Unit tests

For installation of pytest and related tools, see Test dependencies.

For invocation, markers, coverage, CLI smoke commands, and a high-level map of tests/, see Running tests.

Writing new tests

Shared fixtures live in tests/conftest.py (root) or in the relevant sub-package's conftest.py. Use simple_tokenizer, dummy_noise_schedule, tiny_model_kwargs, etc. rather than creating your own.
Model tests follow a 4-file pattern per model family: test_model_*.py, test_loss_*.py, test_predictor_*.py, test_collator_*.py.
Mark expensive tests with @pytest.mark.slow so they are excluded from the fast development loop.
Use pytest.skip() with a clear message when a test requires infrastructure that is not yet available (e.g. a tiny experiment config).

Test mixin pattern for model families

To avoid duplicating the same test logic across every model family we use base test mixin classes defined in tests/models/_base.py.

Available mixins

Mixin	Shared tests	Required fixtures
`BaseModelTests`	`test_forward_output_shape`, `test_forward_with_partial_mask`, `test_gradient_flows`, `test_weight_decay_param_split`	`model`, `run_forward`
`BaseLossTests`	`test_returns_loss_key`, `test_loss_is_scalar`, `test_loss_is_finite`, `test_loss_requires_grad`, `test_gradients_reach_model`	`loss_fn`, `batch`
`BaseCollatorTests`	`test_output_has_target_ids`, `test_output_shapes_consistent`	`collator`, `raw_examples`

How it works

Each concrete test class inherits from the appropriate mixin and provides a small set of adapter fixtures that wire the generic tests to the specific model under test. The mixin contributes the test methods; the subclass contributes the fixtures.
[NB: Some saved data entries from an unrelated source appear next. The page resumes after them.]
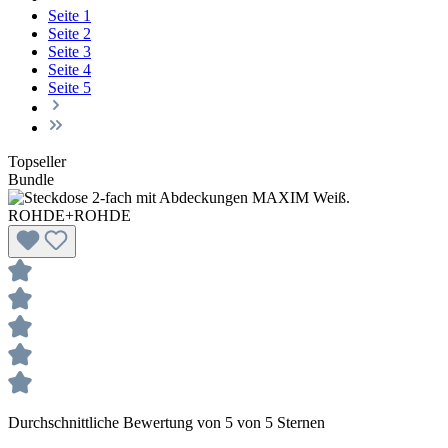
Seite
1
Seite
2
Seite
3
Seite
4
Seite
5
Topseller
Bundle
Durchschnittliche Bewertung von 5 von 5 Sternen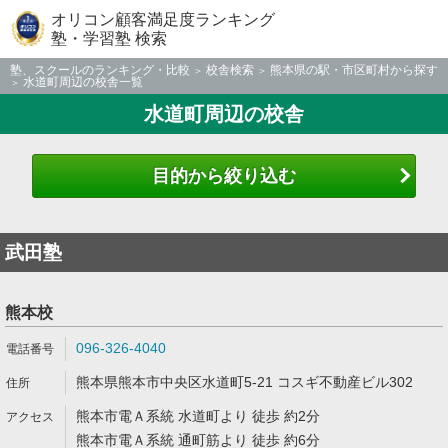
オリコン顧客満足度ランキング
塾・学習塾 検索
塾、スクールのランキング・比較
校舎検索
熊本県の駅・市区町村から探す
水道町周辺の校舎一覧
水道町周辺の校舎
目的から絞り込む
武田塾
熊本校
096-326-4040
熊本県熊本市中央区水道町5-21 コスギ不動産ビル302
熊本市電Ａ系統 水道町より 徒歩 約2分
熊本市電Ａ系統 通町筋より 徒歩 約6分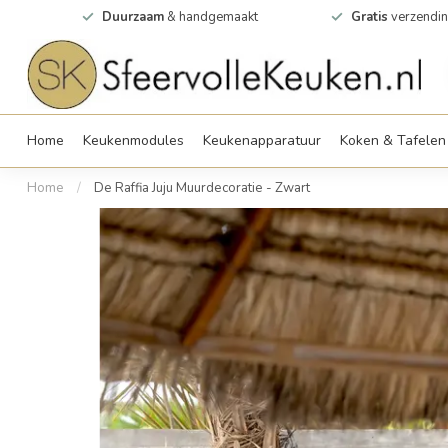
0m2
Duurzaam
& handgemaakt
Gratis
verzendin
Home
Keukenmodules
Keukenapparatuur
Koken & Tafelen
Home
/
De Raffia Juju Muurdecoratie - Zwart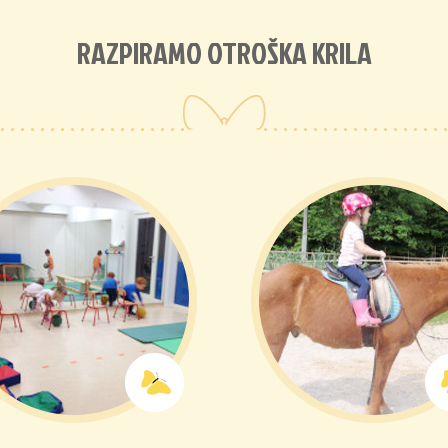
RAZPIRAMO OTROŠKA KRILA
 ┌───────────────────────────┐
 │   BaseModelTests (mixin)  │  ← generic test methods
 │   - test_forward_output_…│
 │   - test_gradient_flows   │
 │   - ...                   │
 └───────────┬───────────────┘
             │ inherits
 ┌───────────▼───────────────┐
 │ TestRotaryTransformerMLM…  │  ← only provides fixtures
 │   + model fixture          │
 │   + run_forward fixture    │
 │   + (optional extra tests) │
 └────────────────────────────┘

Key fixture: `run_forward`

The run_forward fixture is a callable with the signature:

def run_forward(batch_size=2, seq_len=16, partial_mask=False) -> Tensor

It builds the appropriate input tensors for that model family, calls model.forward(), and returns the vocab-logits tensor (shape (batch, seq, vocab)). This single fixture encapsulates all the differences between model forward signatures:

MLM passes (x, attention_mask=..., positions=...)
ARLM builds a 3-D causal mask
MDLM additionally passes a noise-time t tensor
ILM unpacks the (vocab_logits, length_logits) tuple

Adding tests for a new model family

Create the directory tests/models/<family>/ with __init__.py and conftest.py.
Add a model fixture to tests/models/conftest.py:

@pytest.fixture()
def tiny_foo_model(tiny_model_kwargs):
    from foo.model_foo import FooModel
    return FooModel(**tiny_model_kwargs)

Create test_model_foo.py – inherit from BaseModelTests and provide model + run_forward:

from tests.models._base import BaseModelTests

class TestFooModel(BaseModelTests):
    @pytest.fixture()
    def model(self, tiny_foo_model):
        return tiny_foo_model

    @pytest.fixture()
    def run_forward(self, model, simple_tokenizer):
        def _run(batch_size=2, seq_len=16, partial_mask=False):
            x = torch.randint(0, simple_tokenizer.vocab_size, (batch_size, seq_len))
            mask = torch.ones(batch_size, seq_len, dtype=torch.bool)
            if partial_mask:
                mask[:, -4:] = False
            positions = torch.arange(seq_len).unsqueeze(0).expand(batch_size, -1)
            return model(x, attention_mask=mask, positions=positions)
        return _run

    # Add any model-specific tests as extra methods here.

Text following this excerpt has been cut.